Charlie leaned toward her. “Well, if that’s the reason why I kissed you, why didn’t I just release you once they had gone?”
Hetty swallowed and looked at him, but was prevented from having to answer him by Wally, who had a dark frown on his face as he studied first Charlie, then Hetty just a little too intently.
“Everything alright?” He asked casually as he drew to a stop beside them.
Sensing that a confrontation was brewing, Hetty rushed to explain. “Meldrew was here a moment ago. He was at the Carpenter’s again.”
Wally looked at her. “Did he say anything to you?”
Hetty shook her head. “Charlie intervened,” she replied quietly.
“Yes, I saw that.” Wally’s pointed look warned Charlie that they were going to have words as soon as Hetty was gone. Meantime, he gave his sister a pointed look.
“I think that you had better come back to the tavern with me where I can keep an eye on you,” he drawled a little arrogantly. He kept his gaze locked on Charlie while he spoke.
Charlie nodded his acknowledgement of the unspoken warning.
“There is more going on than you realise,” Charlie warned. He winced at his rather poor choice of words when Wally’s brows shot up, and he turned an accusing glare on Hetty.
“What?” her brother demanded querulously.
“Not with Hetty,” Charlie snapped. “God, man; what do you take me for? I mean, with me.” He sighed and shook his head. “Where is Simon?”
“Getting the ales in,” Wally groused. “I came to see what was taking you so long.”
Fed up of the men sizing each other up like a pair of fighting cocks, Hetty glanced down the road at her friend’s house.

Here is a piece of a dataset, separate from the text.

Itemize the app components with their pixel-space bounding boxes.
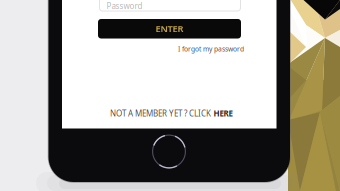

“When you two are finished, I am going.” She threw a dark look at Wally. “Try not to get too drunk.”
“You go and get the ales in. I will take Hetty to her friend’s house,” Wally suggested as he sidled past Charlie, and nodded down the street. “Come on, Hetty.”
Hetty opened her mouth to object to Wally’s high-handedness, but caught the wink Charlie gave her before he turned and dutifully sauntered away. She stared after him a little nonplussed, and would have thought that she had imagined the last several moments; if it wasn’t for the fact that her lips still tingled from the force of his kisses.

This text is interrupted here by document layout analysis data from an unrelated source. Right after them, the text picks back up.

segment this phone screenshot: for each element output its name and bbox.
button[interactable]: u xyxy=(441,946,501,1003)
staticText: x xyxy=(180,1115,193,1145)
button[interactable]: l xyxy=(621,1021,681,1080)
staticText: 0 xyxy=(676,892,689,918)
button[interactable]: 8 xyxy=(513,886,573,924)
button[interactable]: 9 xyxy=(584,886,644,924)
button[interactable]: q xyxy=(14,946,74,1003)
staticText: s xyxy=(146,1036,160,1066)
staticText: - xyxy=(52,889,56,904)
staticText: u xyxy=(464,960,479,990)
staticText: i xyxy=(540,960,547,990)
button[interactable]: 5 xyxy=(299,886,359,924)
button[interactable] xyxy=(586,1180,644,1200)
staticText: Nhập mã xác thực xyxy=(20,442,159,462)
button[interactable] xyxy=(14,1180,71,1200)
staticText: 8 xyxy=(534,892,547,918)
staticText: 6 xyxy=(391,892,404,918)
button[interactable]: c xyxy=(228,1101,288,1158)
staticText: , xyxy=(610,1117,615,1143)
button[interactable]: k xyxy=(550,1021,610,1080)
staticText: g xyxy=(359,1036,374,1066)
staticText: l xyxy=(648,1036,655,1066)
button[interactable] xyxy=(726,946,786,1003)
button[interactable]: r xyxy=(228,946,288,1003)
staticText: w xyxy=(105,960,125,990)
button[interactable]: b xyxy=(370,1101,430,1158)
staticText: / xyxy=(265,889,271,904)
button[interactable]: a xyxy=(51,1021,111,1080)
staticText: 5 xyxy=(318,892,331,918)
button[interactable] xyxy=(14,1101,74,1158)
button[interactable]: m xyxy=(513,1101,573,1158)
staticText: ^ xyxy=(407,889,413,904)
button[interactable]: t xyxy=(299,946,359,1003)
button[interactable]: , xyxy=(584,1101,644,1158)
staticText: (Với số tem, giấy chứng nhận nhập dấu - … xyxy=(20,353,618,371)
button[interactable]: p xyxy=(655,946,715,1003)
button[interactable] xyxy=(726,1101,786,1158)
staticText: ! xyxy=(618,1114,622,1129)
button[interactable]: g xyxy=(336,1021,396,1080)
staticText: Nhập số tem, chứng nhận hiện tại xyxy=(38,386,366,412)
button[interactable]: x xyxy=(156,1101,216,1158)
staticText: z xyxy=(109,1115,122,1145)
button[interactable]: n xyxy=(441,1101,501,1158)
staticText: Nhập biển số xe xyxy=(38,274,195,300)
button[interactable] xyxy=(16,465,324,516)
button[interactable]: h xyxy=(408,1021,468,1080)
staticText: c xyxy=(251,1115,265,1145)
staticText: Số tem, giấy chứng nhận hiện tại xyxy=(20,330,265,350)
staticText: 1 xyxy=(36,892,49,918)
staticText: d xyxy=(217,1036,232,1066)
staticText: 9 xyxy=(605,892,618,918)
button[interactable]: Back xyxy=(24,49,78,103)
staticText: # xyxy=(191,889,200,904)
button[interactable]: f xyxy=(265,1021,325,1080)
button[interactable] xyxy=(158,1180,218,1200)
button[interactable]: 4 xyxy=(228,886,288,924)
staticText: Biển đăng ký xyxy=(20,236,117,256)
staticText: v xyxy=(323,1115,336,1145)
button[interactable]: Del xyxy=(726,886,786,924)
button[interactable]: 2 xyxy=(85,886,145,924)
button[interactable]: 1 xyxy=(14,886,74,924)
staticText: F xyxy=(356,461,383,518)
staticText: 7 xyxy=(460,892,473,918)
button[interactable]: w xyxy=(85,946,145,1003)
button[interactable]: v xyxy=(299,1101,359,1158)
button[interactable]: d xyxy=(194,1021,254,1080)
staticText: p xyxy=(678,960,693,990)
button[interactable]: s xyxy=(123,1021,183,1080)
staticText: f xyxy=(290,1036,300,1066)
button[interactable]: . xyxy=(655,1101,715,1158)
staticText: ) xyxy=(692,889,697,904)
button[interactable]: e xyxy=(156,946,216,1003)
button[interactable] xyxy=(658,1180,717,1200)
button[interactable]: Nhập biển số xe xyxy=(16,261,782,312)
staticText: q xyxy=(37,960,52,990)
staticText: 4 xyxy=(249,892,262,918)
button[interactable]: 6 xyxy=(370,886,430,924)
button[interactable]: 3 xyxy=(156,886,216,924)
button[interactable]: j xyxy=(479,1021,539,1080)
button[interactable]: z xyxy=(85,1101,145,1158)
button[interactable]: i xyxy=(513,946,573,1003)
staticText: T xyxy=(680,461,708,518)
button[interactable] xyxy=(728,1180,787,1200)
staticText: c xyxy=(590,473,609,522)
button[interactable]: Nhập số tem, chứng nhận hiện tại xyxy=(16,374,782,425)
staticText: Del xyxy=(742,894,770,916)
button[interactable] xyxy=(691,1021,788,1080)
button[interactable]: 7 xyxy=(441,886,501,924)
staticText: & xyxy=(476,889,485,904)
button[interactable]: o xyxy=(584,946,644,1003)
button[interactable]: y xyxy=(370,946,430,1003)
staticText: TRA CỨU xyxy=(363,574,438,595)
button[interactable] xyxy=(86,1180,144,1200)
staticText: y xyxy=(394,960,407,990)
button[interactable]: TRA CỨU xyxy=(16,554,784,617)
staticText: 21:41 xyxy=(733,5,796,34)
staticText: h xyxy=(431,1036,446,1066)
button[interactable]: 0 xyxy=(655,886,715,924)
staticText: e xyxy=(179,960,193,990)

“There is more to him than meets the eye,” Wally warned as he ambled beside her.
“I know,” Hetty replied somewhat dreamily. She jumped when Wally gasped and glared at her.
“Now, I am not going to stand for any of that wantonness from you, Hetty Jones. You have not been brought up to be that kind of woman.”
“How dare you cast aspersions on my character?” Hetty burst out. The glare she threw at her brother could have blistered stone and, even in the darkness, she watched the tips of his ears turn pink as a somewhat abashed look swept over his face. “I know I am not that kind of lady. How dare you suggest otherwise?”
“Charlie is a handsome man, that’s all I am saying. All the tavern wenches think so,” Wally replied somewhat awkwardly.
A surge of jealousy swept through Hetty, and she scowled darkly at the tavern door as it closed behind the man in question.
“I am sure they do, and they can have him with bells on, I am sure,” she snapped in disgust.
“Just don’t let him dally with you, that’s all I am saying.”
“I shall do no such thing Walter Jones,” Hetty snapped in her sternest voice. “How dare you even suggest that I would?”
“I am just saying that he isn’t going to be in the area for long,” Wally sighed. “Just don’t let him use you for amusement while he is here.”
“Amusement? Oh, right, so that’s the only reason why anyone like him would look at me right?” Hetty snorted in disgust as her temper flared at his mention of the one niggling doubt of her own that refused to be ignored.